Challenges in Supporter Engagement

There will unfortunately be tough times too - there are a lot of people to please and you rarely find that every single supporter is in agreement on the same topic. You also have a real balancing act between assisting with what supporters want to see and being realistic with what the club can deliver. There is not always a huge budget to work with and essentially, not all initiatives work for every club. So if you are interested in working in supporter engagement, it is important to know that you are not always going to be able to say 'yes' to every supporter suggestion, or be able to make promises on expensive projects. 


In saying that, it is equally important to remember to ensure that supporters should understand that a 'no' to a suggestion is not because the club doesn't care about them. There will be a valid reason behind that decision, such as a lack of space or funding at that time. Most suggestions can be revisited at a later date too, so keeping a record can be helpful for all concerned.


What does the future of Supporter Engagement look like?

When I first started in the football industry, supporter engagement was not where I thought I would work but like many, that was probably because I didn't have an understanding of what it meant to work in that area. Having now had the opportunity to fulfil a couple of different roles and being successful with a number of projects, I can personally say it has been an interesting and rewarding experience. It is hard work and unfortunately, can sometimes be undervalued in the wider sense of the football business but it is also one of the most enjoyable areas to work in and perhaps surprisingly, offers the chance for career growth. 


I am excited to see how supporter engagement develops in the future. My personal feeling is that with technology being an ever-present feature in our day-to-day lives and with this, a new technology-focused generation of fans to consider, I think innovation and creativity are going to be key.

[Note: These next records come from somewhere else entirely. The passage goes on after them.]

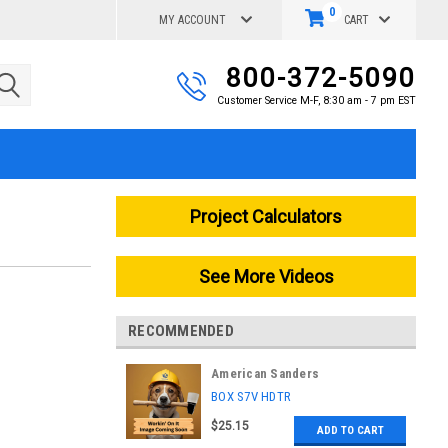
0
MY ACCOUNT
CART
800-372-5090
Customer Service M-F, 8:30 am - 7 pm EST
Project Calculators
See More Videos
RECOMMENDED
American Sanders
|
BOX S7V HDTR
Sku:
BX009000
$25.15
ADD TO CART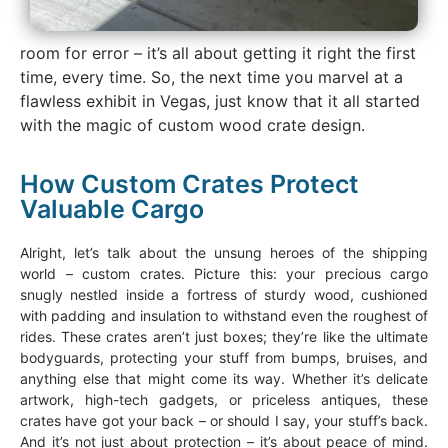
room for error – it’s all about getting it right the first
time, every time. So, the next time you marvel at a
flawless exhibit in Vegas, just know that it all started
with the magic of custom wood crate design.
How Custom Crates Protect
Valuable Cargo
Alright, let’s talk about the unsung heroes of the shipping
world – custom crates. Picture this: your precious cargo
snugly nestled inside a fortress of sturdy wood, cushioned
with padding and insulation to withstand even the roughest of
rides. These crates aren’t just boxes; they’re like the ultimate
bodyguards, protecting your stuff from bumps, bruises, and
anything else that might come its way. Whether it’s delicate
artwork, high-tech gadgets, or priceless antiques, these
crates have got your back – or should I say, your stuff’s back.
And it’s not just about protection – it’s about peace of mind.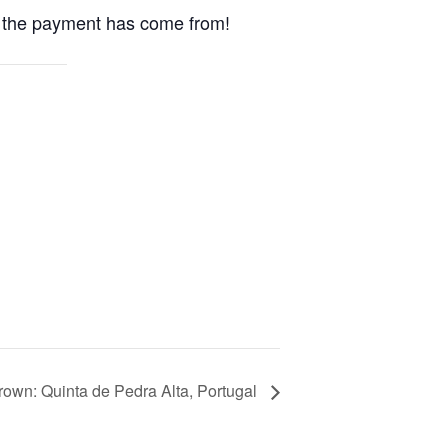
ho the payment has come from!
own: Quinta de Pedra Alta, Portugal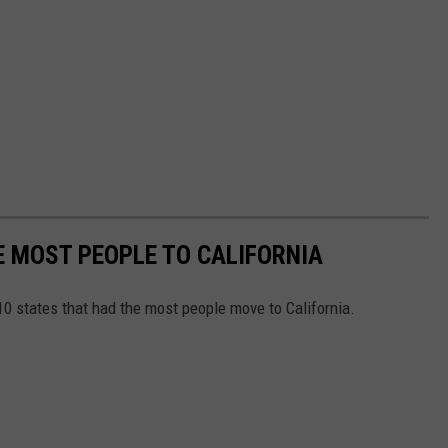
E MOST PEOPLE TO CALIFORNIA
 10 states that had the most people move to California.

Although, I think it will be important for clubs to find a way of balancing the nostalgia that many supporters want from football, with implementing those initiatives and processes that are needed to ensure the club remains relevant. Just look at the way the demand for matchday programmes has changed. Some supporters will forever want a hard copy programme to pick-up on matchday (nostalgia), while many others like a digital version to download (technology). Then you have the last group who feel a programme is no longer required because club news is regularly updated via a number of media channels. So if anybody has the answer of how to solve that conundrum, then please let me know!